We won the KDD Cup 2016!
Update:
Check out the abstract and read the paper which fully explains our approach.
You can read the papers from the top 12 teams which participated in the KDD Cup 2016 here.
ABSTRACT
The world’s collective knowledge is evolving through research and new scientific discoveries. It is becoming increasingly difficult to objectively rank the impact research institutes have on global advancements. However, since the funding, governmental support, staff and students quality all mirror the projected quality of the institution, it becomes essential to measure the affiliation’s rating in a transparent and widely accepted way. We propose and investigate several methods to rank affiliations based on the number of their accepted papers at future academic conferences. We carry out our investigation using publicly available datasets such as the Microsoft Academic Graph, a heterogeneous graph which contains various information about academic papers.
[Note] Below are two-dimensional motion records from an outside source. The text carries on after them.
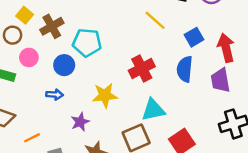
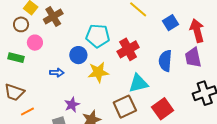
cyan pentagon: (87, 43) -> (98, 36), moved
blue circle: (64, 65) -> (78, 55), moved
blue semicircle: (185, 69) -> (165, 61), moved
purple star: (80, 122) -> (72, 105), moved
orange line: (32, 138) -> (27, 112), moved

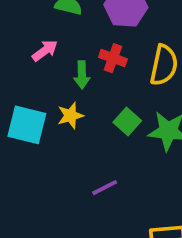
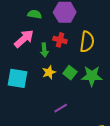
pink arrow: (45, 51) -> (24, 39), size x1.5
yellow star: (70, 116) -> (49, 72), moved

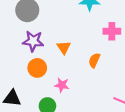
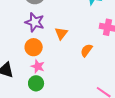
pink star: (62, 85) -> (38, 66), moved

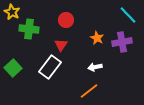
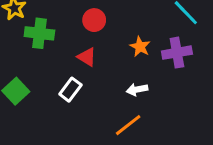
red triangle: (61, 45) -> (87, 57), turned -32
white rectangle: (50, 67) -> (70, 90), size x0.7

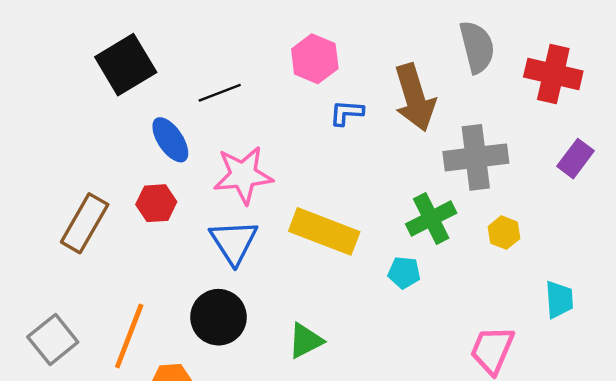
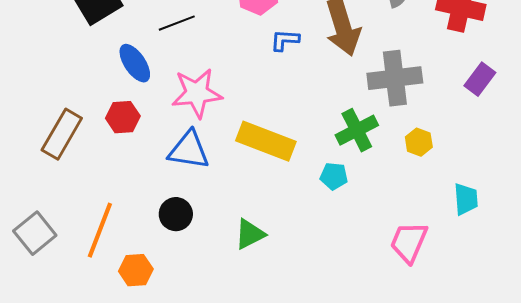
blue triangle: (234, 242) -> (189, 150), turned -48
black circle: (218, 317) -> (176, 214), size x0.7

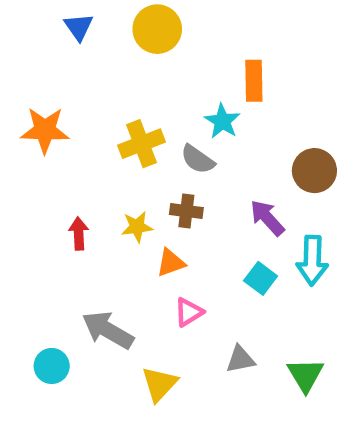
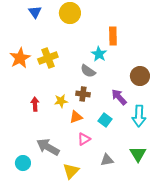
orange star: (45, 130) -> (20, 58), turned -30
yellow cross: (141, 144) -> (48, 58), moved
cyan square: (261, 278) -> (105, 120), moved
green triangle: (305, 375) -> (138, 154), moved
We analyze several models, starting with a simple probabilities-based method and then gradually expand our training dataset, engineer many more features and use mixed models and gradient boosted decision trees models to improve our predictions.
To compete in the KDD Cup is something I have been meaning to do for a few years now. To win it on the first go was simply incredible! This year, the stars aligned just right and I actually got some time to focus on this 3 months long competition. My friend and former colleague Mihai Chiru joined me and we proved once again we make one hell of a good team.
The research task was to predict the ranking of affiliations (universities, research institutions or companies) based on the number of their accepted full research papers at various academic conferences in 2016. Microsoft, the competition organizer offered a free snapshot of the Microsoft Academic Graph (MAG), a heterogenous graph containing various historical information about many academic papers.
The competition progressed great for us and in each phase we improved our predictions and overall rank. I believe our systematic way to build the models coupled with some careful feature engineering was what in the end set us apart from the other teams.
The approach is fully described in the paper Predicting the future relevance of research institutions - The winning solution of the KDD Cup 2016. I will present the paper in August in San Francisco at the KDD Cup 2016: Towards measuring the impact of research institutions workshop part of KDD 2016.